The economic literature shows great interest in the pass-through phenomenon on many subjects, such as in international trade for the pass-through of exchange rates or tariffs to export and import prices [Parsely, 2001], in monetary policy for the passthrough of money supply to price inflation [Smets and Wouters, 2002], in fiscal policy for the pass-through of tax changes, in manufacturing for the pass-through of wages to output price [Peltzman, 2000], and for the product price pass-through of many agricultural commodities [Goodwin and Holt, 1999].

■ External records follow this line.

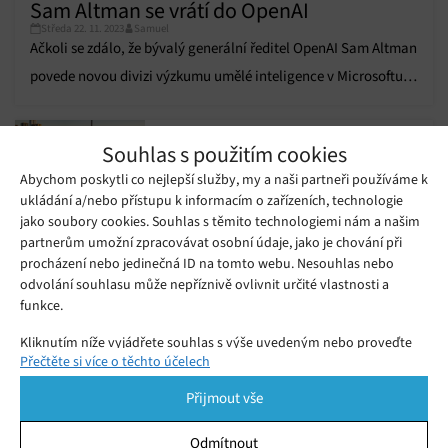
Sam Altman se vrátí do OpenAI
Středa 22. 11. 2023
Samuel
Ačkoli se zdálo, že bývalý generální ředitel OpenAI Sam Altman
povede novou divizi výzkumu umělé inteligence v Microsoftu,
nyní získal zpět svou starou práci.
Kyle Vogt rezignoval na post
Souhlas s použitím cookies
generálního ředitele společnosti
Pondělí 20. 11. 2023
Samuel
Cruise, která vyrábí robotaxíky
Abychom poskytli co nejlepší služby, my a naši partneři používáme k
ukládání a/nebo přístupu k informacím o zařízeních, technologie
jako soubory cookies. Souhlas s těmito technologiemi nám a našim
Společnost OpenAI v pátek vyhodila
partnerům umožní zpracovávat osobní údaje, jako je chování při
svého generálního ředitele, teď
procházení nebo jedinečná ID na tomto webu. Nesouhlas nebo
Neděle 19. 11. 2023
Samuel
uvažuje o jeho návratu
odvolání souhlasu může nepříznivě ovlivnit určité vlastnosti a
funkce.
Musk odejde z pozice generálního
Kliknutím níže vyjádřete souhlas s výše uvedeným nebo proveďte
ředitele Twitteru, moc si ale ponechá
Přečtěte si více o těchto účelech
Středa 21. 12. 2022
Samuel
podrobnější rozhodnutí. Vaše volby budou použity pouze na tomto
webu. Nastavení můžete kdykoli změnit, včetně odvolání souhlasu,
Přijmout vše
pomocí přepínačů v Zásadách cookies nebo kliknutím na tlačítko
Spravovat souhlas ve spodní části obrazovky.
Odmítnout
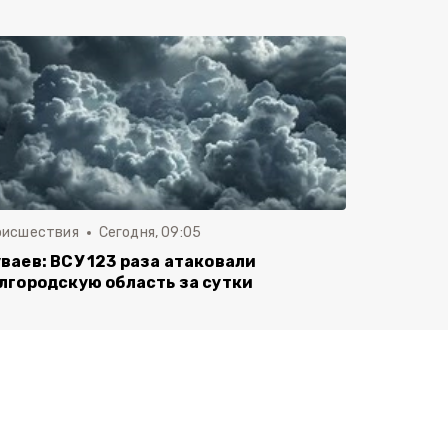
оисшествия
Сегодня, 09:05
ваев: ВСУ 123 раза атаковали
лгородскую область за сутки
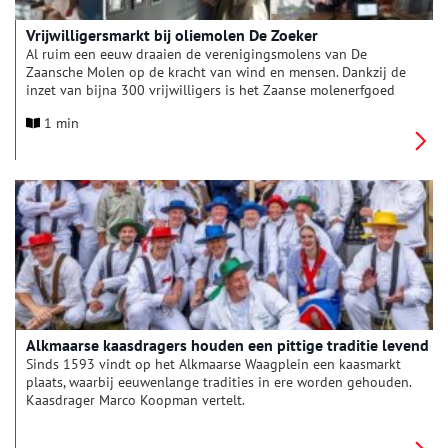
Vrijwilligersmarkt bij oliemolen De Zoeker
Al ruim een eeuw draaien de verenigingsmolens van De
Zaansche Molen op de kracht van wind en mensen. Dankzij de
inzet van bijna 300 vrijwilligers is het Zaanse molenerfgoed
springlevend. Om dit unieke erfgoed ook voor toekomstige
1 min
generaties te behouden, is de vereniging op zoek naar nieuwe,
betrokken vrijwilligers.
Alkmaarse kaasdragers houden een pittige traditie levend
Sinds 1593 vindt op het Alkmaarse Waagplein een kaasmarkt
plaats, waarbij eeuwenlange tradities in ere worden gehouden.
Kaasdrager Marco Koopman vertelt.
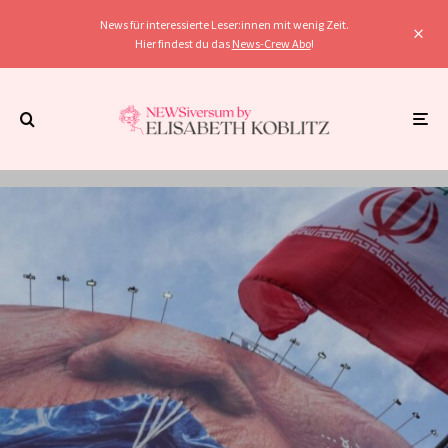
News für interessierte Leser:innen mit wenig Zeit.
Hier findest du das
News-Crew Abo
!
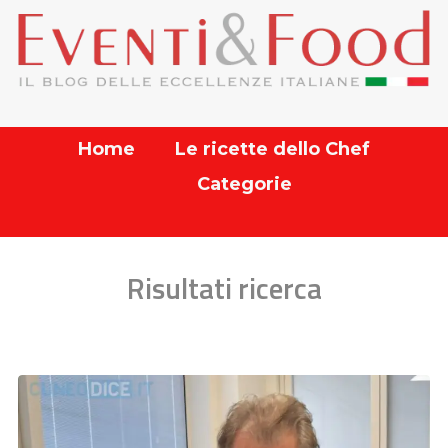
Home
Le ricette dello Chef
Categorie
Risultati ricerca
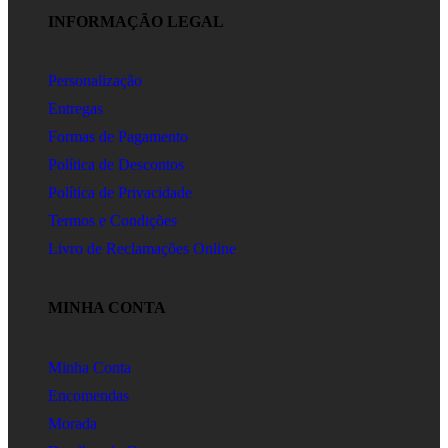
INFORMAÇÃO LEGAL
Personalização
Entregas
Formas de Pagamento
Política de Descontos
Política de Privacidade
Termos e Condições
Livro de Reclamações Online
MINHA CONTA
Minha Conta
Encomendas
Morada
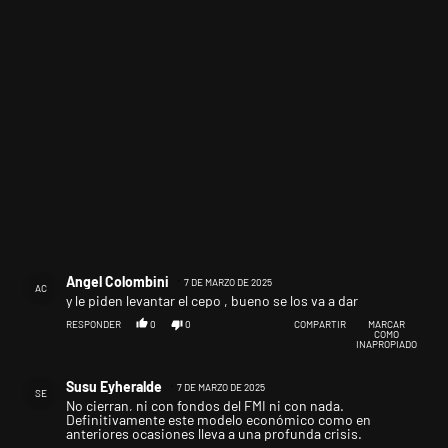
Comentario de Angel Colombini.
Angel Colombini
7 DE MARZO DE 2025
AC
y le piden levantar el cepo , bueno se los va a dar
RESPONDER
0
0
COMPARTIR
MARCAR
COMO
INAPROPIADO
Comentario de Susu Eyheralde.
Susu Eyheralde
7 DE MARZO DE 2025
SE
No cierran, ni con fondos del FMI ni con nada.
Definitivamente este modelo económico como en
anteriores ocasiones lleva a una profunda crisis.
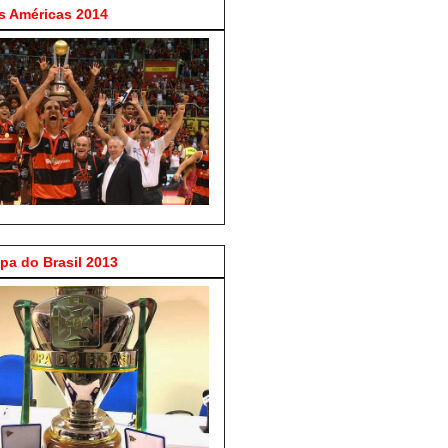
 Américas 2014
a do Brasil 2013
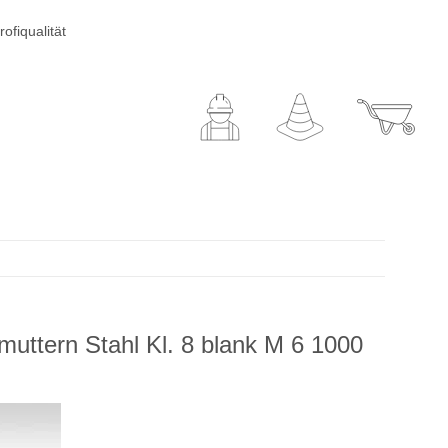
ofiqualität
uttern Stahl Kl. 8 blank M 6 1000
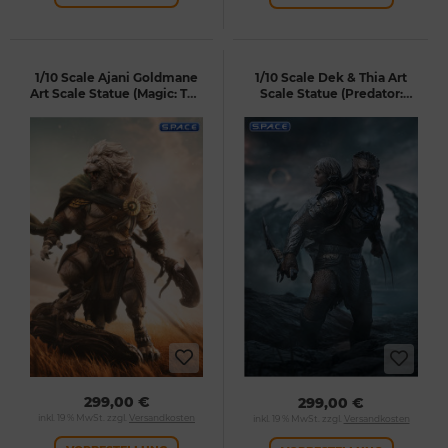
1/10 Scale Ajani Goldmane
1/10 Scale Dek & Thia Art
Art Scale Statue (Magic: The
Scale Statue (Predator:
Gathering)
Badlands)
299,00 €
299,00 €
inkl. 19 % MwSt. zzgl.
Versandkosten
inkl. 19 % MwSt. zzgl.
Versandkosten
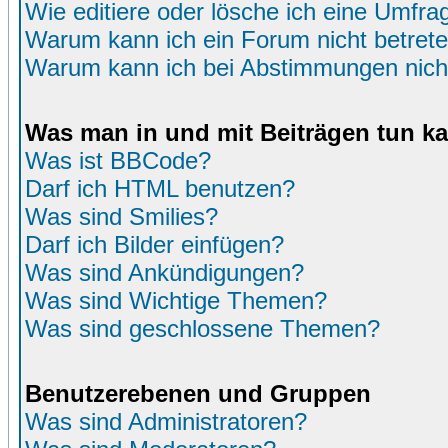
Wie editiere oder lösche ich eine Umfra
Warum kann ich ein Forum nicht betret
Warum kann ich bei Abstimmungen nich
Was man in und mit Beiträgen tun k
Was ist BBCode?
Darf ich HTML benutzen?
Was sind Smilies?
Darf ich Bilder einfügen?
Was sind Ankündigungen?
Was sind Wichtige Themen?
Was sind geschlossene Themen?
Benutzerebenen und Gruppen
Was sind Administratoren?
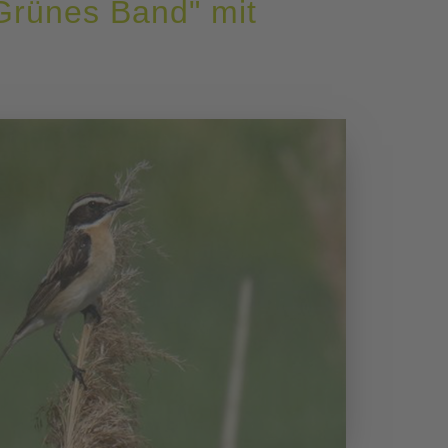
Grünes Band" mit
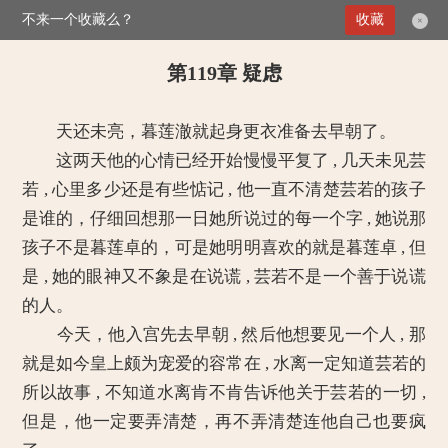
不来一个收藏么？
>
媚倾天下：妖孽王爷别乱来
第119章 疑虑
收藏
×
第119章 疑虑
天还未亮，暮莲澈就起身更衣准备去早朝了。
这两天他的心情已经开始慢慢平复了 , 几天未见芸
若 , 心里多少还是有些惦记 , 他一直不清楚芸若的孩子
是谁的，仔细回想那一日她所说过的每一个字 , 她说那
孩子不是暮莲卓的，可是她明明喜欢的就是暮莲卓 , 但
是 , 她的眼神又不象是在说谎 , 芸若不是一个善于说谎
的人。
今天，他入宫先去早朝 , 然后他想要见一个人 , 那
就是如今皇上颇为宠爱的容常在 , 水离一定知道芸若的
所以故事 , 不知道水离肯不肯告诉他关于芸若的一切 ,
但是，他一定要弄清楚，再不弄清楚连他自己也要疯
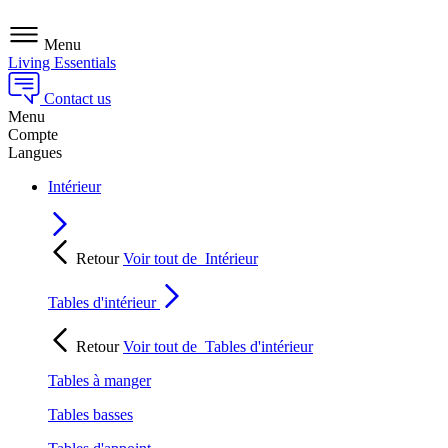
Menu
Living Essentials
Contact us
Menu
Compte
Langues
Intérieur
Retour
Voir tout de
Intérieur
Tables d'intérieur
Retour
Voir tout de
Tables d'intérieur
Tables à manger
Tables basses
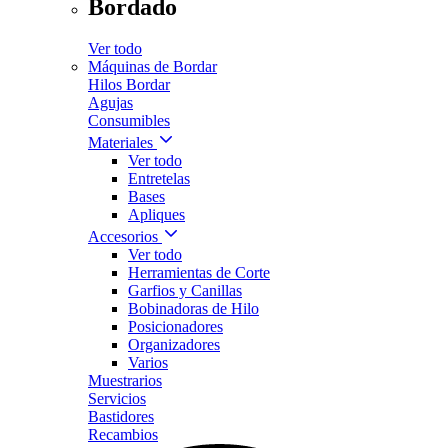
Bordado
Ver todo
Máquinas de Bordar
Hilos Bordar
Agujas
Consumibles
Materiales
Ver todo
Entretelas
Bases
Apliques
Accesorios
Ver todo
Herramientas de Corte
Garfios y Canillas
Bobinadoras de Hilo
Posicionadores
Organizadores
Varios
Muestrarios
Servicios
Bastidores
Recambios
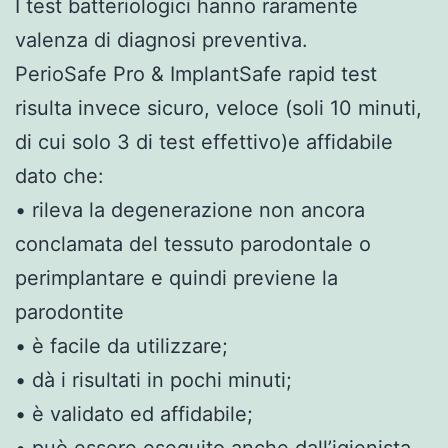
I test batteriologici hanno raramente
valenza di diagnosi preventiva.
PerioSafe Pro & ImplantSafe rapid test
risulta invece sicuro, veloce (soli 10 minuti,
di cui solo 3 di test effettivo)e affidabile
dato che:
• rileva la degenerazione non ancora
conclamata del tessuto parodontale o
perimplantare e quindi previene la
parodontite
• è facile da utilizzare;
• dà i risultati in pochi minuti;
• è validato ed affidabile;
• può essere eseguito anche dall’igienista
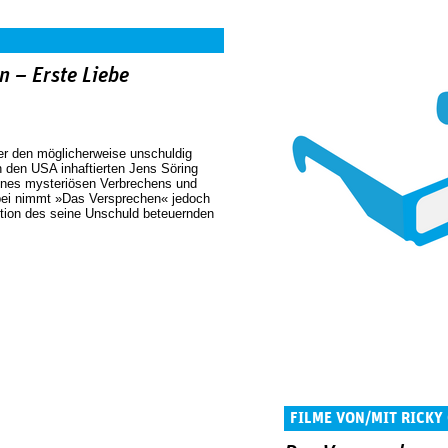
n – Erste Liebe
er den möglicherweise unschuldig
 den USA inhaftierten Jens Söring
 eines mysteriösen Verbrechens und
abei nimmt »Das Versprechen« jedoch
ition des seine Unschuld beteuernden
FILME VON/MIT RICKY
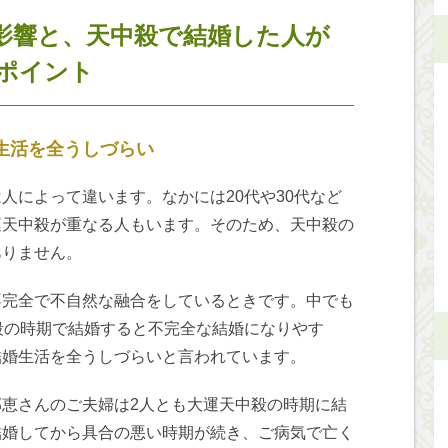
影響と、天中殺で結婚した人が
ポイント
生活を全うしづらい
人によって違います。なかには20代や30代など
運天中殺が重なる人もいます。そのため、天中殺の
ありません。
不完全で不自然な融合をしているときです。中でも
殺の時期で結婚すると不完全な結婚になりやす
結婚生活を全うしづらいと言われています。
恵さんのご夫婦は2人とも大運天中殺の時期に結
結婚してから具合の悪い時期が続き、ご病気で亡く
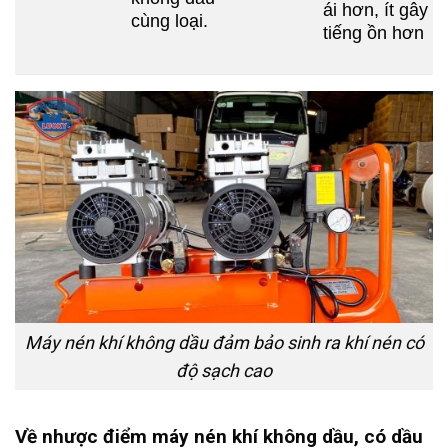
ái hơn, ít gây
cùng loại.
tiếng ồn hơn
Máy nén khí không dầu đảm bảo sinh ra khí nén có
độ sạch cao
Về nhược điểm máy nén khí không dầu, có dầu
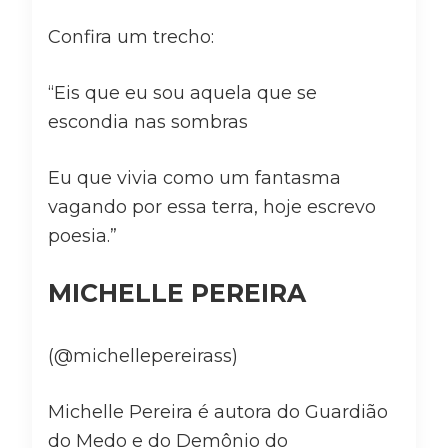
Confira um trecho:
“Eis que eu sou aquela que se
escondia nas sombras
Eu que vivia como um fantasma
vagando por essa terra, hoje escrevo
poesia.”
MICHELLE PEREIRA
(@michellepereirass)
Michelle Pereira é autora do Guardião
do Medo e do Demônio do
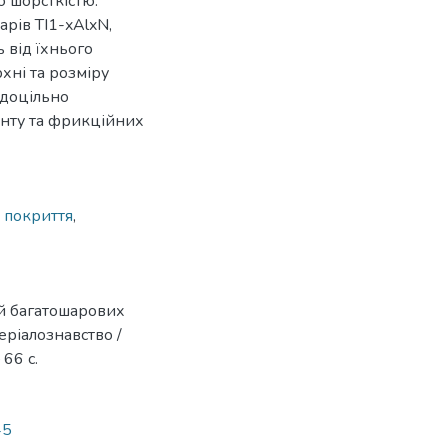
 шорсткістю.
арів TI1-xAlxN,
від їхнього
хні та розміру
 доцільно
енту та фрикційних
 покриття
,
ей багатошарових
теріалознавство /
66 с.
45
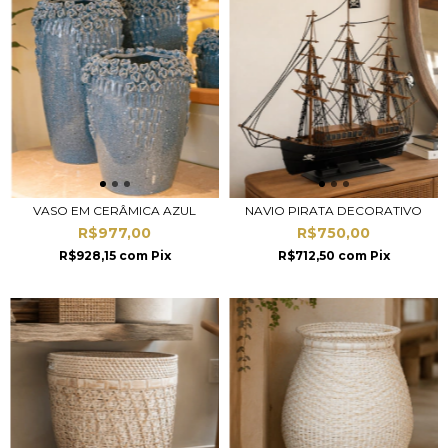
VASO EM CERÂMICA AZUL
NAVIO PIRATA DECORATIVO
R$977,00
R$750,00
R$928,15
com
Pix
R$712,50
com
Pix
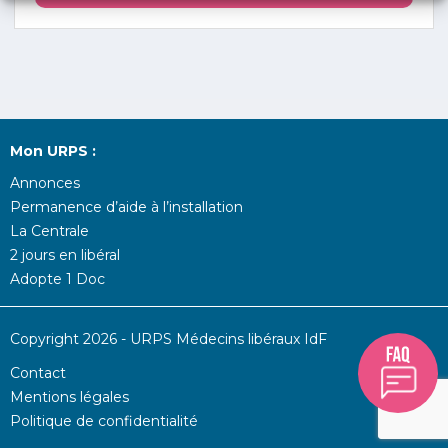
Mon URPS :
Annonces
Permanence d’aide à l’installation
La Centrale
2 jours en libéral
Adopte 1 Doc
Copyright 2026 - URPS Médecins libéraux IdF
Contact
Mentions légales
Politique de confidentialité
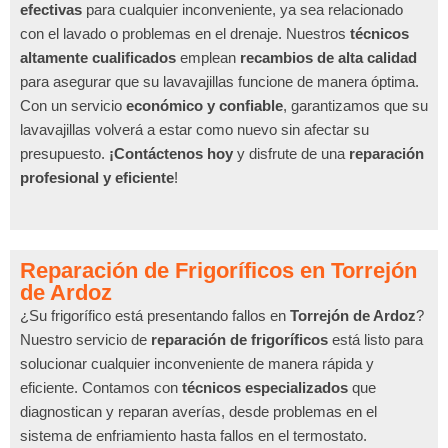
efectivas
para cualquier inconveniente, ya sea relacionado
con el lavado o problemas en el drenaje. Nuestros
técnicos
altamente cualificados
emplean
recambios de alta calidad
para asegurar que su lavavajillas funcione de manera óptima.
Con un servicio
económico y confiable
, garantizamos que su
lavavajillas volverá a estar como nuevo sin afectar su
presupuesto.
¡Contáctenos hoy
y disfrute de una
reparación
profesional y eficiente
!
Reparación de Frigoríficos en Torrejón
de Ardoz
¿Su frigorífico está presentando fallos en
Torrejón de Ardoz
?
Nuestro servicio de
reparación de frigoríficos
está listo para
solucionar cualquier inconveniente de manera rápida y
eficiente. Contamos con
técnicos especializados
que
diagnostican y reparan averías, desde problemas en el
sistema de enfriamiento hasta fallos en el termostato.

Gasoline price pass-through draws particular attention both in the empirical and theoretical literature [Duffy-Deno, 1996; Borenstein et al., 1997; Dale et al., 1999; Lewis, 2003; Sen, 2003; Zyren and Shore, 2003]. Economists are concerned whether price passthrough is symmetric or asymmetric. The asymmetry, if any, can be categorized into two types: amount asymmetry, in which the magnitude of changes at the wholesale and retail level are compared, and pattern asymmetry, which is concerned with different passthrough speeds for rising and falling prices. Much of the literature deals with the pattern asymmetry issue, testing its existence and explaining the factors causing any detected pattern asymmetry.

Spatial aggregation issues of price pass-through have been mentioned in the literature, but to our knowledge have not been thoroughly investigated, particularly in gasoline markets. While some cross-country comparisons of price pass-through behavior have been found in the literature [Galeotti et al., 2003], no intracountry regional comparisons have been found.

The purpose of this work is to study U.S. national and regional wholesale to retail price pass-through in the gasoline market and to explore the possibility of pattern asymmetry and spatial aggregation effects. The focus is on the short-run pattern symmetries over five Petroleum Administration for Defense Districts and three subdistricts on the East Coast. Asymmetry was found in pass-through patterns for all regions, subregions, and at the U.S. national level. Pass-through patterns were found to be different from region to region in terms of speed and the number of weeks required for complete pass-through. Regarding spatial aggregation, the results show that for spot price increases, the aggregated cumulative pass-through is greater than the corresponding volume-weighted, composite, regional, and subregional pass-through.

In the next section, the data used in this paper are described. Pattern asymmetry, regional comparisons, and aggregation issues are analyzed in the following section, using asymmetric model specifications with error correction terms. Conclusions are drawn in the final section, together with several suggestions for future work. Supporting materials and results are organized in appendices at the end of the paper.